— The problem —
Read the lines below and count those that have the word "minutes". Respond with the number only.
* * *
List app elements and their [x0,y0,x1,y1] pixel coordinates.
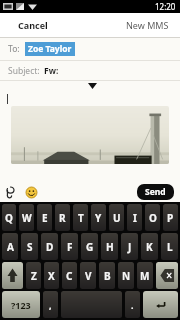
button[interactable]: Attach file [2,184,18,200]
staticText: Fw: [44,65,59,77]
button[interactable]: J [121,233,138,260]
staticText: Cancel [18,19,48,31]
button[interactable]: New MMS [120,15,175,35]
button[interactable]: Q [2,204,16,231]
button[interactable]: Enter [143,291,178,318]
button[interactable]: Insert emoji [24,185,38,199]
staticText: 12:20 [155,1,176,12]
staticText: T [78,211,84,225]
button[interactable]: F [61,233,78,260]
button[interactable]: V [80,262,96,289]
button[interactable]: I [127,204,142,231]
staticText: ?123 [11,299,31,311]
button[interactable]: L [161,233,178,260]
staticText: F [67,240,73,254]
staticText: P [167,211,174,225]
staticText: H [106,240,114,254]
button[interactable]: Cancel [8,15,58,35]
button[interactable]: Y [91,204,106,231]
staticText: X [48,269,55,283]
staticText: K [146,240,153,254]
button[interactable]: G [81,233,98,260]
staticText: To: [8,43,20,55]
staticText: . [131,299,134,311]
button[interactable]: E [37,204,52,231]
staticText: M [140,269,150,283]
button[interactable]: O [145,204,160,231]
button[interactable]: H [101,233,118,260]
button[interactable]: A [2,233,18,260]
button[interactable] [61,291,122,318]
staticText: Zoe Taylor [28,43,72,55]
button[interactable]: , [43,291,58,318]
staticText: O [149,211,157,225]
staticText: E [42,211,48,225]
staticText: Q [5,211,13,225]
staticText: R [59,211,66,225]
staticText: C [66,269,73,283]
button[interactable]: X [44,262,59,289]
button[interactable]: C [62,262,77,289]
staticText: New MMS [126,19,169,31]
staticText: U [113,211,121,225]
staticText: J [128,240,132,254]
staticText: W [22,211,32,225]
staticText: Subject: [8,65,40,77]
button[interactable]: N [118,262,134,289]
button[interactable]: Send [137,184,174,200]
button[interactable]: Attached photo [11,106,169,164]
button[interactable]: W [19,204,34,231]
staticText: I [133,211,137,225]
staticText: B [104,269,111,283]
staticText: N [122,269,131,283]
staticText: D [46,240,54,254]
button[interactable]: Shift [2,262,23,289]
staticText: Y [95,211,102,225]
button[interactable]: Backspace [156,262,178,289]
staticText: , [49,299,52,311]
button[interactable]: R [55,204,70,231]
button[interactable]: M [137,262,153,289]
button[interactable]: B [99,262,115,289]
staticText: Send [145,186,166,198]
button[interactable]: . [125,291,140,318]
button[interactable]: U [109,204,124,231]
button[interactable]: K [141,233,158,260]
staticText: A [7,240,14,254]
staticText: Z [31,269,37,283]
button[interactable]: ?123 [2,291,40,318]
staticText: S [27,240,33,254]
button[interactable]: D [41,233,58,260]
button[interactable]: Zoe Taylor [25,42,75,56]
staticText: G [86,240,94,254]
staticText: L [167,240,173,254]
button[interactable]: S [21,233,38,260]
button[interactable]: P [163,204,178,231]
button[interactable]: T [73,204,88,231]
staticText: V [85,269,92,283]
button[interactable]: Z [26,262,41,289]
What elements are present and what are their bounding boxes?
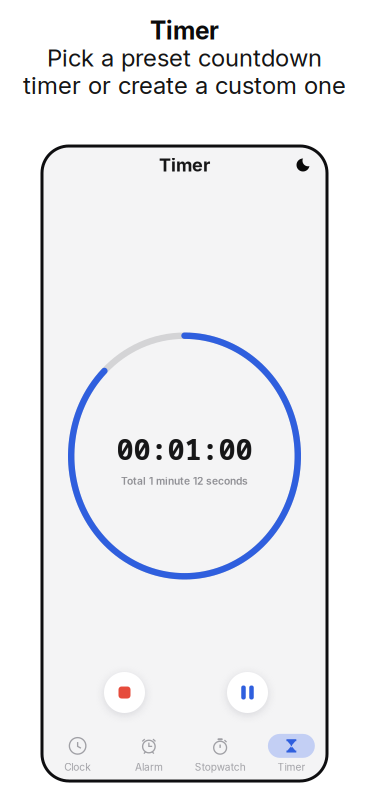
staticText: Clock: [64, 761, 91, 773]
staticText: Timer: [159, 154, 210, 176]
staticText: Stopwatch: [195, 761, 246, 773]
button[interactable]: Alarm: [113, 728, 184, 782]
staticText: Timer: [150, 16, 219, 45]
button[interactable]: Stopwatch: [184, 728, 256, 782]
staticText: timer or create a custom one: [23, 71, 346, 100]
button[interactable]: Pause: [227, 672, 268, 713]
button[interactable]: Timer: [256, 728, 327, 782]
button[interactable]: Stop: [104, 672, 145, 713]
staticText: Total 1 minute 12 seconds: [121, 475, 248, 487]
staticText: Alarm: [135, 761, 163, 773]
staticText: 00:01:00: [116, 430, 252, 468]
staticText: Timer: [277, 761, 305, 773]
button[interactable]: Clock: [42, 728, 113, 782]
staticText: Pick a preset countdown: [47, 43, 322, 72]
button[interactable]: Appearance: [290, 152, 316, 178]
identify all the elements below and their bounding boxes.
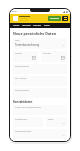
- staticText: Straße und Hausnummer: [15, 106, 42, 109]
- staticText: Titel: [15, 39, 20, 42]
- staticText: Beschreibung: [15, 65, 30, 68]
- button[interactable]: Telefonnummer: [13, 129, 67, 139]
- staticText: Kontaktdaten: [13, 100, 33, 104]
- button[interactable]: Stadt: [46, 117, 67, 127]
- staticText: Uhrzeit: [43, 52, 51, 55]
- button[interactable]: Ort / Raum: [13, 76, 67, 86]
- other: Expand: [62, 44, 65, 47]
- staticText: Stadt: [48, 118, 54, 121]
- other: Expand: [62, 134, 65, 137]
- staticText: Ort / Raum: [15, 77, 27, 80]
- other: Pick date: [32, 56, 36, 60]
- button[interactable]: Datum: [13, 51, 38, 62]
- other: Expand: [62, 122, 65, 125]
- staticText: Postleitzahl: [15, 118, 27, 121]
- button[interactable]: [12, 15, 31, 22]
- button[interactable]: Uhrzeit: [41, 51, 67, 62]
- staticText: Terminbezeichnung: [15, 43, 40, 47]
- other: Pick date: [61, 56, 65, 60]
- staticText: Neue persönliche Daten: [13, 31, 57, 36]
- button[interactable]: Home: [12, 23, 21, 28]
- staticText: Telefonnummer: [15, 130, 32, 133]
- button[interactable]: Titel: [13, 38, 67, 49]
- button[interactable]: Menu: [62, 16, 68, 21]
- staticText: Kunden: [33, 24, 42, 27]
- staticText: Home: [13, 24, 20, 27]
- staticText: Zuständigkeit: [15, 89, 30, 92]
- button[interactable]: Kunden: [32, 23, 43, 28]
- button[interactable]: Primary action: [48, 16, 61, 21]
- staticText: Datum: [15, 52, 23, 55]
- staticText: 09:41: [12, 10, 18, 13]
- staticText: Mehr: [44, 24, 50, 27]
- button[interactable]: Straße und Hausnummer: [13, 105, 67, 115]
- button[interactable]: Termine: [21, 23, 32, 28]
- staticText: Termine: [22, 24, 31, 27]
- button[interactable]: Mehr: [43, 23, 51, 28]
- button[interactable]: Postleitzahl: [13, 117, 43, 127]
- button[interactable]: Zuständigkeit: [13, 88, 67, 98]
- button[interactable]: Beschreibung: [13, 64, 67, 74]
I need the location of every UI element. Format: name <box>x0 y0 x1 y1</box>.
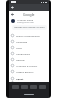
button[interactable]: General <box>9 56 49 62</box>
button[interactable]: Account name <box>9 17 49 24</box>
staticText: Google <box>23 12 35 17</box>
staticText: Language <box>16 40 28 43</box>
button[interactable]: Manage your Google Account <box>12 25 47 30</box>
staticText: name@gmail.com <box>17 21 34 24</box>
button[interactable]: Language <box>9 38 49 44</box>
staticText: Notifications <box>16 52 31 55</box>
staticText: Voice <box>16 46 22 49</box>
button[interactable]: About <box>9 75 49 81</box>
staticText: General <box>16 58 25 61</box>
staticText: Hidden general <box>16 70 34 73</box>
button[interactable]: Privacy policy <box>9 81 49 82</box>
button[interactable]: Hidden general <box>9 68 49 74</box>
staticText: Manage your Google Account <box>14 26 45 29</box>
staticText: Accounts & privacy <box>16 64 38 67</box>
button[interactable]: Accounts & privacy <box>9 62 49 68</box>
button[interactable]: Voice <box>9 44 49 50</box>
button[interactable]: Back <box>10 5 15 10</box>
button[interactable]: Notifications <box>9 50 49 56</box>
staticText: About <box>16 77 24 80</box>
staticText: Search customisation <box>16 34 41 37</box>
button[interactable]: Navigate up <box>10 12 14 16</box>
staticText: Account name <box>17 18 34 21</box>
button[interactable]: Search customisation <box>9 32 49 38</box>
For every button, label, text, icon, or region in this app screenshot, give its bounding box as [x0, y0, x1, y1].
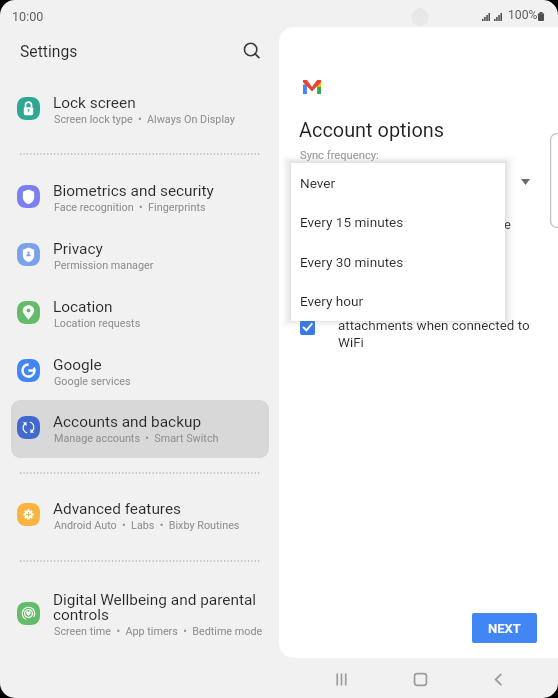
staticText: Screen lock type • Always On Display	[54, 113, 235, 126]
staticText: Privacy	[53, 240, 103, 258]
staticText: Every 15 minutes	[300, 214, 404, 230]
button[interactable]	[11, 285, 269, 343]
staticText: Every 30 minutes	[300, 254, 404, 270]
staticText: Every hour	[300, 293, 364, 309]
staticText: 100%	[508, 8, 538, 22]
button[interactable]: Never	[291, 163, 505, 202]
button[interactable]	[11, 169, 269, 227]
staticText: Location	[53, 298, 113, 316]
staticText: 10:00	[12, 9, 44, 24]
staticText: Manage accounts • Smart Switch	[54, 432, 219, 445]
staticText: Android Auto • Labs • Bixby Routines	[54, 519, 240, 532]
staticText: Permission manager	[54, 259, 154, 272]
button[interactable]	[11, 400, 269, 458]
staticText: Biometrics and security	[53, 182, 214, 200]
button[interactable]: Home	[401, 660, 439, 698]
button[interactable]: Download attachments	[300, 320, 315, 335]
button[interactable]	[11, 343, 269, 401]
button[interactable]: Every hour	[291, 281, 505, 320]
button[interactable]	[11, 578, 269, 651]
staticText: Digital Wellbeing and parental controls	[53, 591, 257, 624]
button[interactable]	[11, 81, 269, 139]
button[interactable]	[11, 487, 269, 545]
staticText: Location requests	[54, 317, 141, 330]
button[interactable]: NEXT	[472, 613, 537, 643]
staticText: Screen time • App timers • Bedtime mode	[54, 625, 263, 638]
staticText: attachments when connected to WiFi	[338, 318, 547, 351]
staticText: Never	[300, 175, 336, 191]
staticText: Google	[53, 356, 102, 374]
staticText: Accounts and backup	[53, 413, 202, 431]
staticText: NEXT	[488, 621, 521, 636]
staticText: Lock screen	[53, 94, 136, 112]
button[interactable]: Every 15 minutes	[291, 202, 505, 241]
staticText: Advanced features	[53, 500, 182, 518]
staticText: Face recognition • Fingerprints	[54, 201, 206, 214]
staticText: Account options	[299, 119, 444, 142]
staticText: Google services	[54, 375, 131, 388]
staticText: Settings	[20, 42, 78, 60]
staticText: e	[504, 217, 511, 232]
button[interactable]: Search	[235, 34, 266, 65]
button[interactable]: Every 30 minutes	[291, 242, 505, 281]
button[interactable]: Recent apps	[322, 660, 360, 698]
button[interactable]	[11, 227, 269, 285]
button[interactable]: Back	[479, 660, 517, 698]
staticText: Sync frequency:	[300, 149, 379, 162]
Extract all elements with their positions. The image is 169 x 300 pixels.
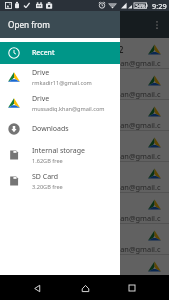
staticText: Shared with you by mussadiq.khan@gmail.c… xyxy=(8,275,161,285)
staticText: Budget planner 2017 xyxy=(8,261,145,272)
button[interactable]: Project requirements xyxy=(0,100,169,131)
button[interactable]: Downloads xyxy=(0,116,120,142)
button[interactable]: Recent apps xyxy=(121,277,143,299)
staticText: 34% xyxy=(135,2,146,9)
staticText: Shared with you by mussadiq.khan@gmail.c… xyxy=(8,58,161,68)
button[interactable]: Back xyxy=(26,277,48,299)
staticText: mussadiq.khan@gmail.com xyxy=(32,105,105,113)
staticText: Invoice draft (003) xyxy=(8,168,145,179)
staticText: Recent xyxy=(32,48,55,58)
staticText: 9:29 xyxy=(152,1,167,11)
staticText: Shared with you by mussadiq.khan@gmail.c… xyxy=(8,89,161,99)
button[interactable]: Meeting notes 21-08 xyxy=(0,224,169,255)
button[interactable]: Floor plan - REV 2 xyxy=(0,193,169,224)
button[interactable]: Home xyxy=(74,277,96,299)
button[interactable]: Recent xyxy=(0,42,120,64)
staticText: Drive xyxy=(32,94,50,104)
button[interactable]: Invoice draft (003) xyxy=(0,162,169,193)
staticText: Shared with you by mussadiq.khan@gmail.c… xyxy=(8,182,161,192)
staticText: 3.20GB free xyxy=(32,183,63,191)
staticText: Shared with you by mussadiq.khan@gmail.c… xyxy=(8,151,161,161)
staticText: Shared with you by mussadiq.khan@gmail.c… xyxy=(8,244,161,254)
button[interactable]: Budget planner 2017 xyxy=(0,255,169,286)
staticText: 1.62GB free xyxy=(32,157,63,165)
button[interactable]: Drive xyxy=(0,64,120,90)
staticText: Drive xyxy=(32,68,50,78)
staticText: IMG_20170819_184903 (1) xyxy=(8,75,145,86)
button[interactable]: Screenshot_20170820-093352 xyxy=(0,38,169,69)
staticText: Shared with you by mussadiq.khan@gmail.c… xyxy=(8,213,161,223)
staticText: Downloads xyxy=(32,124,69,134)
staticText: Meeting notes 21-08 xyxy=(8,230,145,241)
button[interactable]: IMG_20170819_184903 (1) xyxy=(0,69,169,100)
staticText: Floor plan - REV 2 xyxy=(8,199,145,210)
staticText: Project requirements xyxy=(8,106,145,117)
button[interactable]: Drive xyxy=(0,90,120,116)
button[interactable]: More options xyxy=(149,17,165,33)
staticText: Bank statement Aug 2017 xyxy=(8,137,145,148)
staticText: Shared with you by mussadiq.khan@gmail.c… xyxy=(8,120,161,130)
staticText: Screenshot_20170820-093352 xyxy=(8,44,145,55)
staticText: Open from xyxy=(8,19,50,30)
button[interactable]: Internal storage xyxy=(0,142,120,168)
staticText: SD Card xyxy=(32,172,59,182)
button[interactable]: Bank statement Aug 2017 xyxy=(0,131,169,162)
button[interactable]: SD Card xyxy=(0,168,120,194)
staticText: Internal storage xyxy=(32,146,85,156)
staticText: rmkadir11@gmail.com xyxy=(32,79,92,87)
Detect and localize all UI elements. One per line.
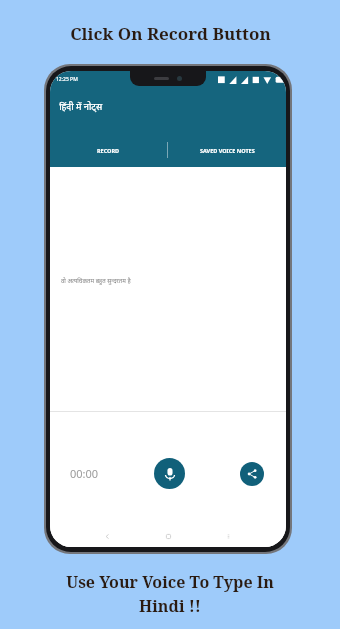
staticText: Click On Record Button [70, 22, 271, 45]
other: Back [104, 533, 111, 540]
staticText: Hindi !! [139, 595, 201, 617]
button[interactable]: SAVED VOICE NOTES [168, 133, 286, 167]
other: Home [165, 533, 172, 540]
button[interactable]: RECORD [50, 133, 167, 167]
staticText: SAVED VOICE NOTES [200, 147, 255, 154]
button[interactable]: Record [154, 458, 185, 489]
button[interactable]: Share [240, 462, 264, 486]
other: Recents [225, 533, 232, 540]
staticText: वो अत्यधिकतम बहुत सुन्दरतम है [61, 277, 131, 285]
staticText: हिंदी में नोट्स [59, 100, 103, 112]
staticText: 00:00 [70, 466, 99, 481]
staticText: RECORD [97, 147, 120, 154]
staticText: 12:25 PM [56, 76, 78, 83]
staticText: Use Your Voice To Type In [66, 571, 274, 593]
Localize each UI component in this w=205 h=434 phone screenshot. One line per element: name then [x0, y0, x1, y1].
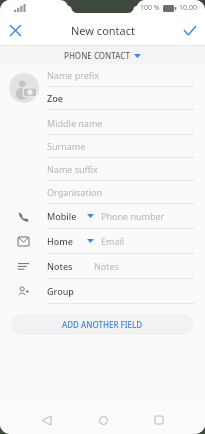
staticText: 10.00: [179, 3, 197, 13]
button[interactable]: ADD ANOTHER FIELD: [11, 314, 194, 335]
staticText: Email: [101, 235, 125, 247]
button[interactable]: Notes: [0, 254, 205, 279]
staticText: Group: [47, 285, 74, 297]
staticText: Notes: [47, 260, 73, 272]
staticText: Organisation: [47, 186, 103, 198]
button[interactable]: PHONE CONTACT: [0, 46, 205, 64]
button[interactable]: Middle name: [47, 112, 195, 135]
staticText: ADD ANOTHER FIELD: [62, 319, 143, 330]
staticText: Name prefix: [47, 69, 100, 81]
button[interactable]: Save: [175, 16, 205, 45]
button[interactable]: Name suffix: [47, 158, 195, 181]
button[interactable]: Home: [91, 408, 115, 432]
staticText: Phone number: [101, 210, 165, 222]
staticText: Mobile: [47, 210, 77, 222]
staticText: New contact: [71, 23, 135, 38]
button[interactable]: Recents: [147, 408, 171, 432]
staticText: Surname: [47, 140, 86, 152]
staticText: Zoe: [47, 92, 63, 104]
button[interactable]: Organisation: [47, 181, 195, 204]
staticText: Name suffix: [47, 163, 98, 175]
staticText: PHONE CONTACT: [64, 50, 130, 61]
button[interactable]: Surname: [47, 135, 195, 158]
staticText: Middle name: [47, 117, 103, 129]
button[interactable]: Email: [0, 229, 205, 254]
button[interactable]: Name prefix: [47, 64, 195, 87]
button[interactable]: Phone: [0, 204, 205, 229]
button[interactable]: Cancel: [0, 16, 30, 45]
button[interactable]: Group: [0, 279, 205, 304]
staticText: Home: [47, 235, 73, 247]
button[interactable]: Zoe: [47, 87, 195, 110]
staticText: 100 %: [140, 3, 160, 13]
button[interactable]: Back: [34, 408, 58, 432]
button[interactable]: Add photo: [0, 64, 47, 112]
staticText: Notes: [94, 260, 119, 272]
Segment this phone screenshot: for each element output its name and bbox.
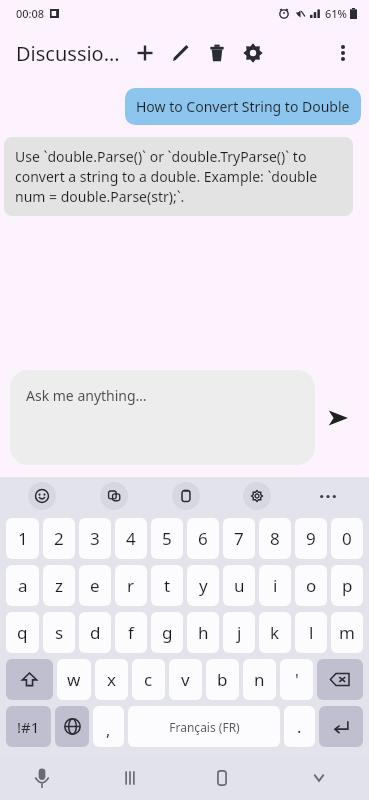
button[interactable]: Change language bbox=[55, 706, 89, 747]
button[interactable]: Voice input bbox=[0, 756, 84, 800]
button[interactable]: a bbox=[6, 565, 39, 606]
button[interactable]: Send bbox=[315, 395, 361, 441]
button[interactable]: v bbox=[169, 659, 202, 700]
button[interactable]: Enter bbox=[319, 706, 363, 747]
button[interactable]: 9 bbox=[295, 518, 327, 559]
staticText: z bbox=[55, 574, 63, 597]
staticText: w bbox=[67, 668, 81, 691]
staticText: f bbox=[128, 621, 134, 644]
button[interactable]: q bbox=[6, 612, 39, 653]
button[interactable]: Delete bbox=[206, 42, 228, 64]
button[interactable]: Clipboard bbox=[150, 477, 221, 515]
button[interactable]: Backspace bbox=[317, 659, 363, 700]
staticText: b bbox=[217, 668, 228, 691]
button[interactable]: Ask me anything… bbox=[10, 370, 315, 465]
button[interactable]: g bbox=[151, 612, 183, 653]
button[interactable]: Use `double.Parse()` or `double.TryParse… bbox=[4, 137, 353, 216]
button[interactable]: u bbox=[223, 565, 255, 606]
staticText: Français (FR) bbox=[169, 719, 240, 735]
button[interactable]: Add bbox=[134, 42, 156, 64]
button[interactable]: !#1 bbox=[6, 706, 51, 747]
button[interactable]: 1 bbox=[6, 518, 39, 559]
staticText: 7 bbox=[234, 527, 244, 550]
button[interactable]: 6 bbox=[187, 518, 219, 559]
button[interactable]: p bbox=[331, 565, 363, 606]
button[interactable]: l bbox=[295, 612, 327, 653]
staticText: . bbox=[297, 716, 302, 738]
staticText: 61% bbox=[325, 6, 347, 21]
button[interactable]: y bbox=[187, 565, 219, 606]
button[interactable]: x bbox=[95, 659, 128, 700]
button[interactable]: f bbox=[115, 612, 147, 653]
button[interactable]: e bbox=[79, 565, 111, 606]
staticText: y bbox=[199, 574, 208, 597]
staticText: p bbox=[342, 574, 353, 597]
button[interactable]: More bbox=[292, 477, 363, 515]
button[interactable]: Hide keyboard bbox=[268, 756, 369, 800]
staticText: n bbox=[254, 668, 265, 691]
button[interactable]: r bbox=[115, 565, 147, 606]
staticText: 1 bbox=[18, 527, 28, 550]
button[interactable]: 7 bbox=[223, 518, 255, 559]
staticText: 0 bbox=[342, 527, 352, 550]
button[interactable]: 8 bbox=[259, 518, 291, 559]
staticText: 2 bbox=[54, 527, 64, 550]
button[interactable]: Settings bbox=[242, 42, 264, 64]
button[interactable]: Translate bbox=[78, 477, 150, 515]
button[interactable]: d bbox=[79, 612, 111, 653]
staticText: j bbox=[237, 621, 242, 644]
staticText: o bbox=[306, 574, 317, 597]
button[interactable]: s bbox=[43, 612, 75, 653]
button[interactable]: w bbox=[57, 659, 91, 700]
button[interactable]: . bbox=[284, 706, 315, 747]
button[interactable]: Keyboard settings bbox=[221, 477, 292, 515]
staticText: a bbox=[18, 574, 28, 597]
button[interactable]: Shift bbox=[6, 659, 53, 700]
button[interactable]: h bbox=[187, 612, 219, 653]
staticText: 00:08 bbox=[16, 6, 45, 21]
button[interactable]: Emoji bbox=[6, 477, 78, 515]
button[interactable]: More options bbox=[333, 43, 353, 63]
staticText: g bbox=[162, 621, 173, 644]
staticText: 6 bbox=[198, 527, 208, 550]
button[interactable]: 3 bbox=[79, 518, 111, 559]
button[interactable]: Français (FR) bbox=[128, 706, 280, 747]
button[interactable]: i bbox=[259, 565, 291, 606]
button[interactable]: , bbox=[93, 706, 124, 747]
button[interactable]: ' bbox=[280, 659, 313, 700]
staticText: u bbox=[234, 574, 245, 597]
button[interactable]: 0 bbox=[331, 518, 363, 559]
staticText: m bbox=[339, 621, 355, 644]
button[interactable]: Recents bbox=[84, 756, 176, 800]
button[interactable]: t bbox=[151, 565, 183, 606]
staticText: ' bbox=[295, 668, 299, 691]
staticText: d bbox=[90, 621, 101, 644]
button[interactable]: Edit bbox=[170, 42, 192, 64]
button[interactable]: b bbox=[206, 659, 239, 700]
staticText: r bbox=[127, 574, 135, 597]
staticText: c bbox=[144, 668, 153, 691]
button[interactable]: k bbox=[259, 612, 291, 653]
button[interactable]: n bbox=[243, 659, 276, 700]
staticText: q bbox=[17, 621, 28, 644]
button[interactable]: z bbox=[43, 565, 75, 606]
staticText: How to Convert String to Double bbox=[136, 97, 350, 116]
staticText: Ask me anything… bbox=[26, 386, 147, 405]
staticText: e bbox=[90, 574, 100, 597]
staticText: k bbox=[270, 621, 280, 644]
staticText: l bbox=[309, 621, 314, 644]
button[interactable]: 4 bbox=[115, 518, 147, 559]
staticText: 3 bbox=[90, 527, 100, 550]
button[interactable]: How to Convert String to Double bbox=[125, 88, 361, 125]
staticText: 5 bbox=[162, 527, 172, 550]
button[interactable]: Home bbox=[176, 756, 268, 800]
staticText: i bbox=[273, 574, 278, 597]
button[interactable]: o bbox=[295, 565, 327, 606]
button[interactable]: 5 bbox=[151, 518, 183, 559]
button[interactable]: 2 bbox=[43, 518, 75, 559]
staticText: s bbox=[55, 621, 64, 644]
button[interactable]: m bbox=[331, 612, 363, 653]
button[interactable]: j bbox=[223, 612, 255, 653]
button[interactable]: c bbox=[132, 659, 165, 700]
staticText: 8 bbox=[270, 527, 280, 550]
* * *
— Written reply —
4